La vie dans les bidonvilles


Sur le terrain de l’impérialisme, il n’y a pas d’avenir pour l’Afrique. Au cours du demi-siècle qui vient de s’écouler, elle a complètement changé de visage. Les populations chassées des villages se retrouvent dans les immenses bidonvilles qui entourent les les quartiers résidentiels riches d’Abidjan, de Lagos, de Dakar ou de Kinshasa, leurs villas, leurs jardins, leurs piscines, et les quartiers d’affaires, les mêmes que partout dans le monde.
Dans les bidonvilles, la majorité de la population n’a aucune chance de trouver un travail permanent. On essaie de survivre avec des petits boulots, avec la débrouille individuelle. Il n’y a pas d’eau potable, pas de système sanitaire. Les grandes villes d’Afrique sont des chaudrons bouillonnants, mais la pauvreté, la misère matérielle et morale ne conduisent jamais de façon spontanée vers la prise de conscience.
Les bidonvilles sont la proie de sectes religieuses, de prophètes auto-proclamés, ou de fondamentalistes religieux, et de bandes de voyous ou de gangsters. La population travailleuse, déjà exploitée et opprimée, est rackettée par les policiers et les militaires. Et le climat permanent de crainte et d’insécurité, favorise la propagation de fantasmes ancestraux ou, au contraire, des maux des temps modernes.
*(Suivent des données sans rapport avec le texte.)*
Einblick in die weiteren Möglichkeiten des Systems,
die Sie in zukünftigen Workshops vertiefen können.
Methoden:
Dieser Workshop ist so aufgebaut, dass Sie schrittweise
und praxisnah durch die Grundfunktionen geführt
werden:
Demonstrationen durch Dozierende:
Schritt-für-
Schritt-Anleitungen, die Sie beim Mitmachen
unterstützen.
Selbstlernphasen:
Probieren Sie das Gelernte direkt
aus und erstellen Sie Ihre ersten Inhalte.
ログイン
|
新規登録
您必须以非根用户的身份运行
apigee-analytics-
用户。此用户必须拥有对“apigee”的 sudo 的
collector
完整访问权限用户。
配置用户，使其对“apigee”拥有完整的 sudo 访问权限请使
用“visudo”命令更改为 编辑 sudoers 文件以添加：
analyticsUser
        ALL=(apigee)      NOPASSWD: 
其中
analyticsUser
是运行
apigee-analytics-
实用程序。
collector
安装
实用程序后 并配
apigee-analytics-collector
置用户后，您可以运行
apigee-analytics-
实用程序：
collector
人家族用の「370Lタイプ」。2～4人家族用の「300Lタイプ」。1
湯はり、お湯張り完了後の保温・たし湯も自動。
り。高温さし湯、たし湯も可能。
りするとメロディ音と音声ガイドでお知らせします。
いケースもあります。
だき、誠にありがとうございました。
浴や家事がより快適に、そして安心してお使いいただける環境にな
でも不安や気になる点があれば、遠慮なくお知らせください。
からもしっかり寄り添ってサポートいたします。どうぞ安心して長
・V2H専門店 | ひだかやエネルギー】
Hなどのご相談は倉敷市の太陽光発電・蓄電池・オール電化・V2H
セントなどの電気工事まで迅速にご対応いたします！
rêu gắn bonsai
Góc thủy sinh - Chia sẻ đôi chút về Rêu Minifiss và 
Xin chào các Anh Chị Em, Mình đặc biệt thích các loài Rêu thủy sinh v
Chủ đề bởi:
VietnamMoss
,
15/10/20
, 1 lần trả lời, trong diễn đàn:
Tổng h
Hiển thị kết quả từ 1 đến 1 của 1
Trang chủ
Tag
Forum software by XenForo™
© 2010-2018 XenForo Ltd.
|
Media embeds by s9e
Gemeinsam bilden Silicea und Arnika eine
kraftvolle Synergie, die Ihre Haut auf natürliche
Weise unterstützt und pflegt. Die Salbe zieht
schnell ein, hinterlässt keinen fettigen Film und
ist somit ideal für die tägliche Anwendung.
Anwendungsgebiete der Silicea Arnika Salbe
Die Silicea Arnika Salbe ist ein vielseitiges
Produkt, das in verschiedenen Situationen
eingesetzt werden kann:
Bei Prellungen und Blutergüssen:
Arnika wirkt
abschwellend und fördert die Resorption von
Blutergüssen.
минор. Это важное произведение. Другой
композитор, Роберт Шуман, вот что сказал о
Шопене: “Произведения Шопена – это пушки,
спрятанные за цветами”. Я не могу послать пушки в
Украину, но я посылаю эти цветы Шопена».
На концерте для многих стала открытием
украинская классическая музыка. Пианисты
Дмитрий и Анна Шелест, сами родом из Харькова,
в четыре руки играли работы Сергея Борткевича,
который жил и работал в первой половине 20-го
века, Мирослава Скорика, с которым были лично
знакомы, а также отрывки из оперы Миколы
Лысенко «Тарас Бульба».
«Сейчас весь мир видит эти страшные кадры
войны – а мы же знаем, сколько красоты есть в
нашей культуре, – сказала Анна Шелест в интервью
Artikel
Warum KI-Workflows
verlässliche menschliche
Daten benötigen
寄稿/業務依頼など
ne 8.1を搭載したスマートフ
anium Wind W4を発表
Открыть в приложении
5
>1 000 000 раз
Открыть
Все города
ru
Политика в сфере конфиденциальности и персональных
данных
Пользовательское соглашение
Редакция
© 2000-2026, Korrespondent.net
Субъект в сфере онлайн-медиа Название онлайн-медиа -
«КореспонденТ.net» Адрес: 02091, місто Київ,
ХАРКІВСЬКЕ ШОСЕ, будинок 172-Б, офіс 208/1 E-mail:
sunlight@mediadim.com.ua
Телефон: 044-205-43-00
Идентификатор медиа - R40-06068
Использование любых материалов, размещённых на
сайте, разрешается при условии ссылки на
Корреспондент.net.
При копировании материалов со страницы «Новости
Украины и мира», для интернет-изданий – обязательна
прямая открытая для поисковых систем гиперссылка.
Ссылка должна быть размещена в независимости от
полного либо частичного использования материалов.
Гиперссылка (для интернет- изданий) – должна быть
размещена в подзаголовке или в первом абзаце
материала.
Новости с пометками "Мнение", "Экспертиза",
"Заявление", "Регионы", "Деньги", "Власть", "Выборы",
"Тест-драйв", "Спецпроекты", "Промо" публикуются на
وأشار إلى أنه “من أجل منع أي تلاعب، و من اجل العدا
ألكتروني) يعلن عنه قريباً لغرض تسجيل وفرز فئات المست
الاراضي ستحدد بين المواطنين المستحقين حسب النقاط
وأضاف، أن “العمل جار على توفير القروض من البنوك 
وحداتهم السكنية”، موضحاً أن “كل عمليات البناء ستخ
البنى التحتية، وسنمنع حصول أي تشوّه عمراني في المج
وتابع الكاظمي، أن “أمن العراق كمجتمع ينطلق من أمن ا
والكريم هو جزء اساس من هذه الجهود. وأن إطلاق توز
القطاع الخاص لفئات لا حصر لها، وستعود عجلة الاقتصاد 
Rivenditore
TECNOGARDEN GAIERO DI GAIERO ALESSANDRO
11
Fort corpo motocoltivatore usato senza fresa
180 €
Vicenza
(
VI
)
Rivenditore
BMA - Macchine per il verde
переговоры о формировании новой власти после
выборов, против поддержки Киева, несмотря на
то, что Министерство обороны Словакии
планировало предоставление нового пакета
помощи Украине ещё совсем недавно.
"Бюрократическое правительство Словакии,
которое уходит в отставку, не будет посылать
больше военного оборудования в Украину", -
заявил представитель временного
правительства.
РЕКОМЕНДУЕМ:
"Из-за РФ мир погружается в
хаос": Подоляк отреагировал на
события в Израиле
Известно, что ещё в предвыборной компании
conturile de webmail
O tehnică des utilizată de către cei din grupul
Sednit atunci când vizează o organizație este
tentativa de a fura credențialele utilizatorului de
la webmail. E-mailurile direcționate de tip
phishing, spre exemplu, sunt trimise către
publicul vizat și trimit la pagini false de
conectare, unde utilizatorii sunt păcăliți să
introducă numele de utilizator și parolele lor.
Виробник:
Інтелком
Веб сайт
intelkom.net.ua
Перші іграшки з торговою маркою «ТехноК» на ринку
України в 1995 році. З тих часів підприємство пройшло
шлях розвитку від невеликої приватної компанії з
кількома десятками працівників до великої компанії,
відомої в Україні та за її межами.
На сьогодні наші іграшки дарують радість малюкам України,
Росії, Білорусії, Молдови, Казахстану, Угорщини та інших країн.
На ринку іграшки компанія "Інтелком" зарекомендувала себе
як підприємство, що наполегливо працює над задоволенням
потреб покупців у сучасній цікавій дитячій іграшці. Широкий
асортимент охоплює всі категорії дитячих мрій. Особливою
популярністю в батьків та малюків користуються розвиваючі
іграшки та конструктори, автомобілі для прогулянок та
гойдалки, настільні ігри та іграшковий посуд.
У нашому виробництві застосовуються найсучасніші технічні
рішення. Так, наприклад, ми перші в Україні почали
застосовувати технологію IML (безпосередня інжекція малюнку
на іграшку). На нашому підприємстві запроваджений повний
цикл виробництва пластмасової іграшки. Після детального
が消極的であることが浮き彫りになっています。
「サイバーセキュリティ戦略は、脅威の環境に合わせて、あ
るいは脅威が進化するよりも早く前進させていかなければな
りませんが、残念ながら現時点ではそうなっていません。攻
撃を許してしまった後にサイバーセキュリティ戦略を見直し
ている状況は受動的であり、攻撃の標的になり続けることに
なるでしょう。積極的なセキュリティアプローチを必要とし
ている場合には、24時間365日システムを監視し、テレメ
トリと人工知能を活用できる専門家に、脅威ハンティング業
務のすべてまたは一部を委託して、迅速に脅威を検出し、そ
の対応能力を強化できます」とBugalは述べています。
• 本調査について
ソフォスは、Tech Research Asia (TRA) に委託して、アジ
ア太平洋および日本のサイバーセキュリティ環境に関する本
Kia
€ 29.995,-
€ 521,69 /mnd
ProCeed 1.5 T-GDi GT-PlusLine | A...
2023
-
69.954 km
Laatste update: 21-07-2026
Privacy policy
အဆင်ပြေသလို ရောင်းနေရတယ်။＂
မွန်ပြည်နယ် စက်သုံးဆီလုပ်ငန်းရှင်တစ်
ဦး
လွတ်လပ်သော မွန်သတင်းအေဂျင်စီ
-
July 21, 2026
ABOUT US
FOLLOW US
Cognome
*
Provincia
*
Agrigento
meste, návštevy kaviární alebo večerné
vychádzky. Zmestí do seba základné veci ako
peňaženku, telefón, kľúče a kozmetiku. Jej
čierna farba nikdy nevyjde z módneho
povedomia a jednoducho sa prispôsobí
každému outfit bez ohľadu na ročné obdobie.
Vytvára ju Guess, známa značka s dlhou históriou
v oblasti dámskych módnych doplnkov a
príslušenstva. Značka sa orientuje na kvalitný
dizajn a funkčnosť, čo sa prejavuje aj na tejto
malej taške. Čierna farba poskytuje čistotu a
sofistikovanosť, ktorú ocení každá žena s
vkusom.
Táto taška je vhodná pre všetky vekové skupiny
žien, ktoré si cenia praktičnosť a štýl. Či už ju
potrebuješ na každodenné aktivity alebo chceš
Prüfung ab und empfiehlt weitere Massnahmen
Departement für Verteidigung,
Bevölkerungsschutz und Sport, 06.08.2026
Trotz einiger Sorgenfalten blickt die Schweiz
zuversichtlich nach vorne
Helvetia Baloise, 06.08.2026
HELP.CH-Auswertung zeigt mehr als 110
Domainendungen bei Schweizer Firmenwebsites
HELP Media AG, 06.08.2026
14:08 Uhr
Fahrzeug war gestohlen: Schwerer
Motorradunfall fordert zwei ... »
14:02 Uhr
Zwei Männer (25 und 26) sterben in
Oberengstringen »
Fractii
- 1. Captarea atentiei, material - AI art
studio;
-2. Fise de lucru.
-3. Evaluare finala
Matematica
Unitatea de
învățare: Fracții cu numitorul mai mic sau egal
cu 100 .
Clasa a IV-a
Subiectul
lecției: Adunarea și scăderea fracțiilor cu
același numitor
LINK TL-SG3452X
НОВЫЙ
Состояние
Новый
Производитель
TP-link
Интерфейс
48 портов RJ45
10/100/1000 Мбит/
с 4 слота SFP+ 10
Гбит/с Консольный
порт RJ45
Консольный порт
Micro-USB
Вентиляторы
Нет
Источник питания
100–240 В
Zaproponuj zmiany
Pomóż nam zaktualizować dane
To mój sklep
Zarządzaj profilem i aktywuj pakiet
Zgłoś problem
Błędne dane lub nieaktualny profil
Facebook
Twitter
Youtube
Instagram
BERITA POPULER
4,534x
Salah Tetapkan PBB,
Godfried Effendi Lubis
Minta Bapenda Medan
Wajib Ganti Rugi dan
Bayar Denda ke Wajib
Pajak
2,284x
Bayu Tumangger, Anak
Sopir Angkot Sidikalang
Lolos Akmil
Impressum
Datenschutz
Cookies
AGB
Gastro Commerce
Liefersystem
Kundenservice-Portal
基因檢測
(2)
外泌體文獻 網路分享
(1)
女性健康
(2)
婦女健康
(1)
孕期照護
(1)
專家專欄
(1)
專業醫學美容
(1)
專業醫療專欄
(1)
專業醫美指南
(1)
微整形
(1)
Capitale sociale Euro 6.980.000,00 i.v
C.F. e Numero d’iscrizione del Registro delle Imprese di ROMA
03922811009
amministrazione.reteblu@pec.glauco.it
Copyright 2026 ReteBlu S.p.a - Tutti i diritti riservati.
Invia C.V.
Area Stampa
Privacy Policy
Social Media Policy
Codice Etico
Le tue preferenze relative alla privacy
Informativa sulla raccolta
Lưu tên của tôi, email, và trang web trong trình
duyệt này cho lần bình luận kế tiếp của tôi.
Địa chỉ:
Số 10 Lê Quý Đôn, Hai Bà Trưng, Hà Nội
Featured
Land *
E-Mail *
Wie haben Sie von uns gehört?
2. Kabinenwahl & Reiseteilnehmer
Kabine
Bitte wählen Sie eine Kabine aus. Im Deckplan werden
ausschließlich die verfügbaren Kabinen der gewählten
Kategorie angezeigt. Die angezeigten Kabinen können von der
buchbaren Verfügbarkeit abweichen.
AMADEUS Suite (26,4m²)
Mais dit FRANCIS FUKUYAMA ( rapporté par Karim Sharara):
Les ambitions occidentales de contrôler le commerce mondial et d’acquérir une main-d’œuvre bon marché avec leurs partenaires coloniaux antérieurs ( la Belgique, les Pays-Bas, l’Espagne, le Portugal, la France, le Royaume-Uni et les États-Unis), les valeurs libérales ont été présentées comme l’alpha et l’oméga de l’existence et du développement humains avancés. C’est la supériorité militaire des États-Unis qui a permis à ces puissances de subjuguer d’autres peuples et de s’imposer de facto comme leurs assujettis.